Former Irish president and activists of the climate protection campaign, Mari Robinson, have criticized the Board on Mona because they are not ambitious enough to close peat production.
Ms. Robinson said she believes the company could end up with peat harvest – which she described as "the worst of fossil fuels" – before 2028 targets were met.
"Motives to end the peat harvest activity are indisputable," she said. "Peat generates less energy per ton of coal and produces higher CO2 emissions per unit. Burning is inefficient and polluting ways to generate energy.
She added that the sector received only 115 million euros of subsidies for the production of peak electricity only in 2016.
However, at the same time, inviting the company to propose its goals, she also insisted that no employee in the industry should leave behind.
Referring to a "real transition" to clean up the alternative industry, Ms. Robinson said: "The need for an urgent ending of peat extraction should not jeopardize the rights of communities whose lives are dependent.

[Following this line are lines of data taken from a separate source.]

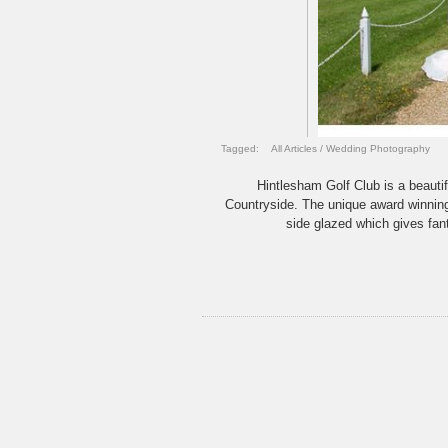
Tagged:
All Articles
/
Wedding Photography
Hintlesham Golf Club is a beautif
Countryside. The unique award winnin
side glazed which gives fant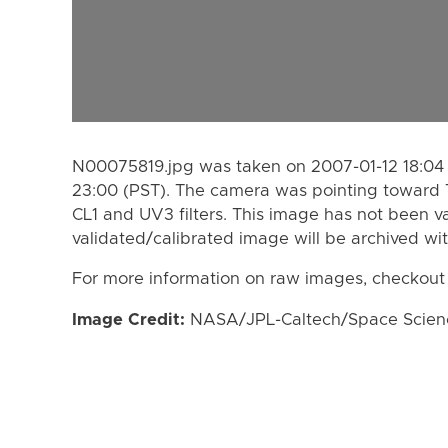
N00075819.jpg was taken on 2007-01-12 18:04 
23:00 (PST). The camera was pointing toward 
CL1 and UV3 filters. This image has not been va
validated/calibrated image will be archived wi
For more information on raw images, checkout
Image Credit:
NASA/JPL-Caltech/Space Science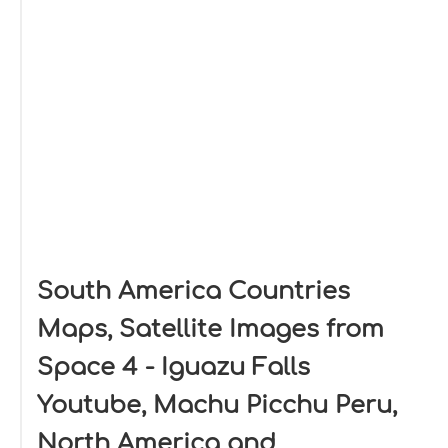
South America Countries
Maps, Satellite Images from
Space 4 - Iguazu Falls
Youtube, Machu Picchu Peru,
North America and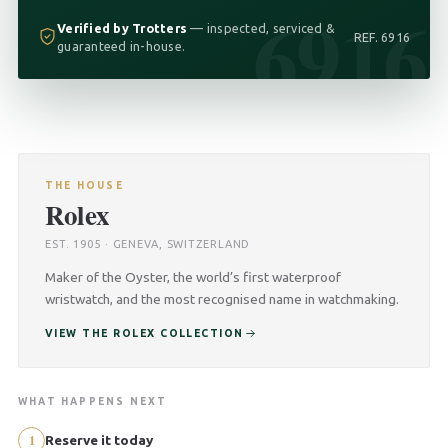
6916
Verified by Trotters
— inspected, serviced &
REF. 6916
guaranteed in-house.
THE HOUSE
Rolex
EST. 1905 · GENEVA, SWITZERLAND
Maker of the Oyster, the world’s first waterproof
wristwatch, and the most recognised name in watchmaking.
VIEW THE ROLEX COLLECTION
WHAT HAPPENS NEXT
1
Reserve it today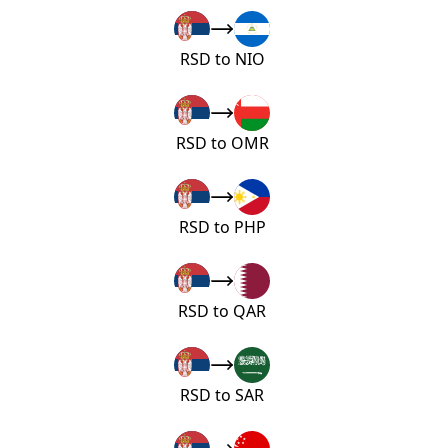
RSD to NIO
RSD to OMR
RSD to PHP
RSD to QAR
RSD to SAR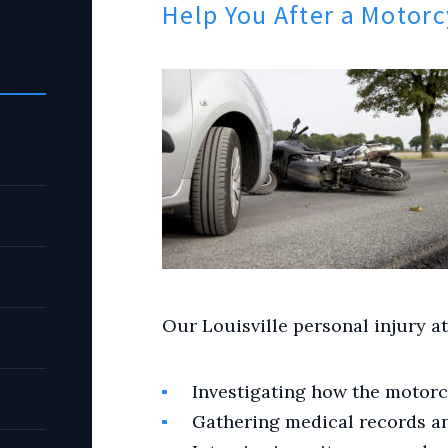
Help You After a Motorc
Our Louisville personal injury at
Investigating how the motorc
Gathering medical records a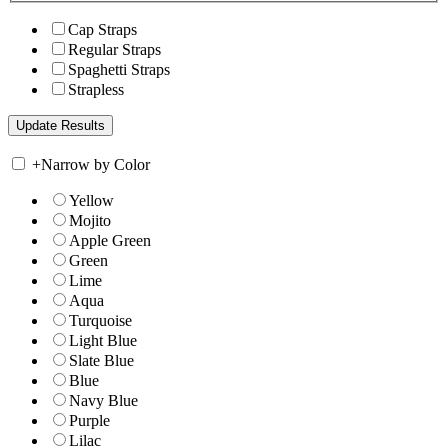
Cap Straps
Regular Straps
Spaghetti Straps
Strapless
+
Narrow by Color
Yellow
Mojito
Apple Green
Green
Lime
Aqua
Turquoise
Light Blue
Slate Blue
Blue
Navy Blue
Purple
Lilac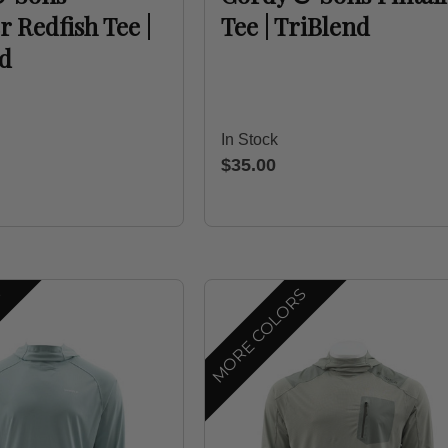
Redfish Tee |
Tee | TriBlend
nd
In Stock
$35.00
S
MORE COLORS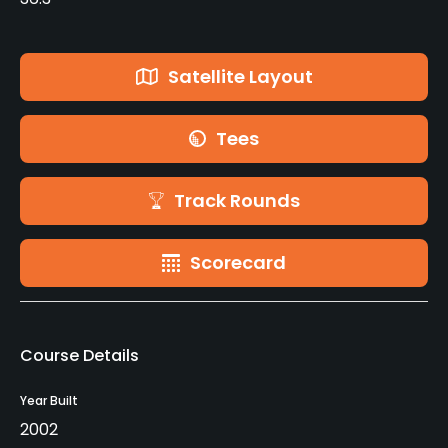
Satellite Layout
Tees
Track Rounds
Scorecard
Course Details
Year Built
2002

"There needs to be a long-term strategy that ensures the rights and dignity of people whose lives have been affected by this transition," she said. "With proper government support and through partnership with workers and trade unions, the Board of Mona has the opportunity to plan and fulfill the right transitional strategy."
She said the company should plan to create 400-500 jobs to replace the Midlands, investing in retraining and training workers, thus allowing those close to retirement to have early access to their pensions if they choose.
"As the Mona Board moves to take advantage of the opportunity it sees in its renewable and future future without fossil fuels, parallel efforts must ensure that workers are supported and on their way to their future," she said.
Ms. Robinson, who was appointed President of the International Human Rights Group The Elders last week, spoke at a conference organized jointly by the French Embassy in Ireland, Trinity College, Trocaire and the Institute for International and European Affairs marking two years since Ratified Paris Agreement on Climate Change.
Caoimhe de Barra, Trocaire's executive director, criticized the lack of government ambitions to reduce carbon emissions in Ireland.
"It's already too late for many communities we work in," she said.
"If Ireland does not join and change our policy on climate change, we can potentially do more harm to people and communities we work than we would ever hope to solve through our sustainable agricultural programs and livelihoods."
Ireland has committed to reducing emissions by 20% by 2020, but is on track to achieve only a 1% reduction.